Principi di diritto (Massima)
L’omessa statuizione sulla distrazione delle spese in favore del difensore che si è dichiarato antistatario integra un errore materiale, rimediabile con la procedura di correzione. Quando il difensore ha chiesto la condanna della controparte alla rifusione delle spese da distrarre in proprio favore e la Corte, pur accogliendo la richiesta di condanna, ometta di disporne la distrazione, il dispositivo può essere integrato ai sensi dell’art. 130 cod. proc. pen. L’integrazione non modifica il giudicato, ma ripristina la piena corrispondenza tra la volontà espressa dalla decisione e la sua formalizzazione.

Il Fatto

Con sentenza del 02.10.2024 la Seconda sezione penale della Corte di cassazione aveva definito il procedimento instaurato dai ricorsi di due responsabili civili, condannandoli in solido alla rifusione delle spese di rappresentanza e difesa sostenute nel giudizio di legittimità dalle costituite parti civili, per un importo complessivo liquidato a favore di ciascuna di esse.

I difensori delle parti civili, che nelle rispettive memorie e conclusioni si erano dichiarati antistatari, hanno rilevato che il dispositivo aveva omesso di disporre la distrazione delle spese in loro favore.
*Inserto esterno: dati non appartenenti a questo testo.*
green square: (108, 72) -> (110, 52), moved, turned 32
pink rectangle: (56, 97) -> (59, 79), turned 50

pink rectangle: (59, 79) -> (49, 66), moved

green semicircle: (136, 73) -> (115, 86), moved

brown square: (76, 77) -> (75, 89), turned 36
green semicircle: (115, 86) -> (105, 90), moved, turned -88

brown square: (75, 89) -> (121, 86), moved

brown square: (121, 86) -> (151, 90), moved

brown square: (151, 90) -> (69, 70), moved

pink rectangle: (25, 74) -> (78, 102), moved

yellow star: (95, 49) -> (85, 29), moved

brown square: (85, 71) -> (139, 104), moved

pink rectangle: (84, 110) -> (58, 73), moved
Hanno quindi attivato il procedimento di correzione dell’errore materiale davanti alla stessa sezione che aveva emesso il provvedimento.
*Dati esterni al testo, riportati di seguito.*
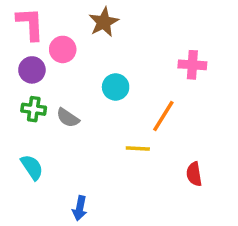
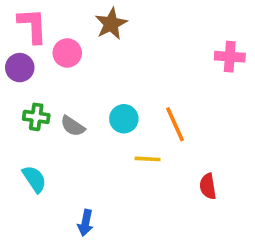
pink cross: (192, 65) -> (230, 57), moved
purple circle: (32, 70) -> (20, 68), moved
cyan circle: (116, 87) -> (124, 119), moved
orange line: (163, 116) -> (175, 124), turned -56

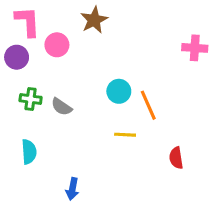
cyan circle: (124, 119) -> (119, 91), moved
cyan semicircle: (34, 179) -> (29, 152), turned 30

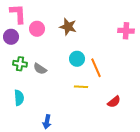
brown star: (94, 20) -> (68, 27), moved, turned -30
red semicircle: (176, 158) -> (114, 102), turned -120

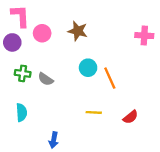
yellow line: (81, 87) -> (94, 112), moved

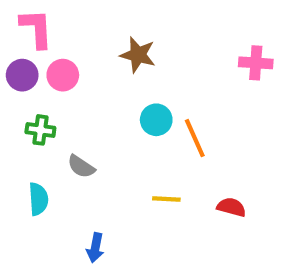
pink circle: (42, 33) -> (63, 75), moved
gray semicircle: (46, 79) -> (81, 167), moved
red semicircle: (131, 117) -> (231, 207), turned -126

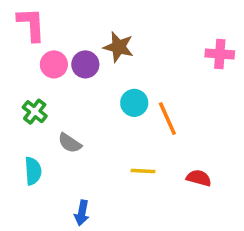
purple circle: (22, 75) -> (85, 64), moved
green cross: (40, 130) -> (35, 112), turned 30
La Motivazione della Corte

La Corte muove dalla verifica delle conclusioni rassegnate dai difensori nel giudizio di legittimità. Le memorie e le conclusioni depositate nei giorni precedenti la decisione si chiudevano tutte con la richiesta di condanna dei ricorrenti alla rifusione delle spese da distrarre in favore dei rispettivi procuratori.

Nel dispositivo, la Corte aveva statuito la condanna dei ricorrenti alla rifusione delle spese sostenute dalle costituite parti civili in sede di legittimità. Aveva però omesso di disporne la distrazione in favore dei difensori che, come pacifico, se ne erano dichiarati antistatari.
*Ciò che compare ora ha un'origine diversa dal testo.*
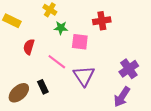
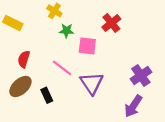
red cross: (102, 21) -> (111, 23), turned -30
red semicircle: (29, 47) -> (24, 59), moved
brown ellipse: (19, 93) -> (20, 86), moved

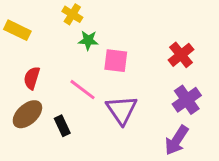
red cross: (111, 23) -> (181, 55), moved

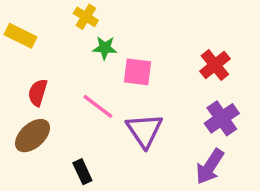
black rectangle: (62, 126) -> (82, 172), moved

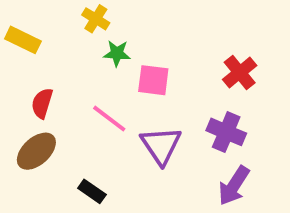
purple cross: (222, 118) -> (226, 132), moved, turned -32
black rectangle: (82, 172) -> (92, 191), turned -30

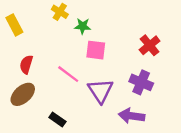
yellow rectangle: (23, 40) -> (14, 25), turned 36
green star: (117, 53) -> (83, 26), moved
purple arrow: (234, 186) -> (132, 116), moved, turned 65

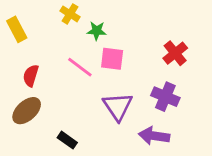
pink line: (68, 74) -> (80, 67), moved

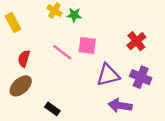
green star: (97, 31) -> (74, 15), moved
purple cross: (165, 97) -> (141, 77), moved
purple triangle: (118, 106) -> (108, 75), moved, turned 50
Secondo la sezione, si tratta di una mera omissione, senz’altro rimediabile con la procedura della correzione dell’errore materiale. Il richiamo è alle Sezioni Unite n. 16037 del 07.07.2010 e, più di recente, a Sez. III n. 5082 del 26.02.2024.

La conclusione è che la sentenza va corretta integrando il dispositivo con la previsione della distrazione, in favore dei difensori, delle spese processuali liquidate a favore delle costituite parti civili. Il P.Q.M. dispone dunque di aggiungere, dopo le parole “per ciascuna parte civile”, la frase con cui si distraggono le spese a favore dei procuratori delle parti civili, qualificati antistatari.

La decisione conferma l’indirizzo secondo cui l’errore materiale ricorre ogni volta che il provvedimento, nel suo testo, non esprima compiutamente la volontà già manifestata dal giudice, restando estranea al rimedio qualsiasi valutazione di merito o correzione del giudizio.

Nota della Redazione

Ogni decisione citata è verificata sul provvedimento originale. Quando il documento può essere legittimamente ripubblicato senza esporre dati personali, mettiamo a disposizione anche il testo integrale.